In our modern times, we are trapped in a fast-paced world, jarring with montages and mountains of images, issues and crises that have been unthought of in the past centuries. But as Charlie Chaplin delivers it plainly at the end of Modern Times, the only way to live through all of this is just to... smile.

Chaplin's masterpiece
This is absolutely the finest film Charlie Chaplin ever made-which, considering the overall quality of his work, says a great deal for the quality of the film. Genius is a much over-used word, but in Chaplin's case, it's use is apt. This is one of the classics of cinema and one of the greatest films ever made! The scenes in the factory are hilarious. You have got to see this film! Most joyously, totally and highly RECOMMENDED!!!!!
From opening to closing shots, this is another of Chaplin's masterpieces
A put-upon little man tries to make it in an increasingly manic and confusing world and always seems to fall victim to circumstance, but he meets his soulmate in a poor girl of the streets and together they team up to take on what may come.

Chaplin's final silent film and the final film in which he plays his iconic "Little Tramp" character is not only consistently hilarious, but is a perfect commentary on the struggles of the common man during the Depression. He plays one of the hordes who slave away for low wages while the upper classes while away in their idleness.

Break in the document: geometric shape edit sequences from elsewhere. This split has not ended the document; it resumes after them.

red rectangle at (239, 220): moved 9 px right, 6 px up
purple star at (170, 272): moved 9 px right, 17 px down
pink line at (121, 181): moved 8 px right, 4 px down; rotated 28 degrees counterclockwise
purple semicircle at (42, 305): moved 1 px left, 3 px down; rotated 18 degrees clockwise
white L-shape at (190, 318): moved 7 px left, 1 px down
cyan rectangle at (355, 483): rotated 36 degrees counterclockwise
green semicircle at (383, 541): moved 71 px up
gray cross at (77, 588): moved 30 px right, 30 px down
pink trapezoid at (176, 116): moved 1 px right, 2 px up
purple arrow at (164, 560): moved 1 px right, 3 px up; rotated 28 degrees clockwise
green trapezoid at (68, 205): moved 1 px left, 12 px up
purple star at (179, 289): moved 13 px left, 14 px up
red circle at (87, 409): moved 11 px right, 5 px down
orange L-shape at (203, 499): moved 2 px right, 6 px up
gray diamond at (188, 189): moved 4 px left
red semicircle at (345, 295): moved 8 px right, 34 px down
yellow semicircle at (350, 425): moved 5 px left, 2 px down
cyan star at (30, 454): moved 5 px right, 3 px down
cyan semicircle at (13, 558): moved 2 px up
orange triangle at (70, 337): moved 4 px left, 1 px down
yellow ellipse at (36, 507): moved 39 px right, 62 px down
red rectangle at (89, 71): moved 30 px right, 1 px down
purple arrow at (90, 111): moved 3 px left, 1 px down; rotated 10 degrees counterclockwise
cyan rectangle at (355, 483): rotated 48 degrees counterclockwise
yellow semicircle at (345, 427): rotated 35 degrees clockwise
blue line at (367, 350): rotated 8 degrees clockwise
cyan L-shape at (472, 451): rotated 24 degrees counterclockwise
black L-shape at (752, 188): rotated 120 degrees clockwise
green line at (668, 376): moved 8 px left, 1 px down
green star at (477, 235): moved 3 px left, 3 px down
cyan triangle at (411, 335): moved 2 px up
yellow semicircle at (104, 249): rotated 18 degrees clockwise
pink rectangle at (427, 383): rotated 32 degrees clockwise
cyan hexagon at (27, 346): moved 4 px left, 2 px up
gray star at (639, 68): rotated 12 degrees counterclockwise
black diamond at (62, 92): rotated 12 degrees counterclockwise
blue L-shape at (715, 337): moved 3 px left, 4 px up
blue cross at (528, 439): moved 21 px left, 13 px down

Charlie is at his best here and the film contains many memorable scenes, including his being caught in the giant machinery of a factory, his inadvertent leading of a protest march which lands him in jail, his blindfolded excursion on roller skates, his delightful song in the cafe and the memorable final scene as he saunters arm-in-arm down the road and into the sunset with his wonderful costar, Paulette Goddard, as the picture fades out. The have nothing but hope - and each other.

The film is brilliantly performed by Chaplin and the supporting cast, masterfully directed and superbly shot and edited. Even though the film is largely silent, save for sound effects and a few snippets of dialogue, there are few title cards. This is because the film is so expertly acted and directed they are not necessary. The story can be easily followed with only the bare minimum of titles.

Everyone has their own favorite Chaplin film (mine is "City Lights"), but this ranks with the best of his work. It is a masterpiece of cinema.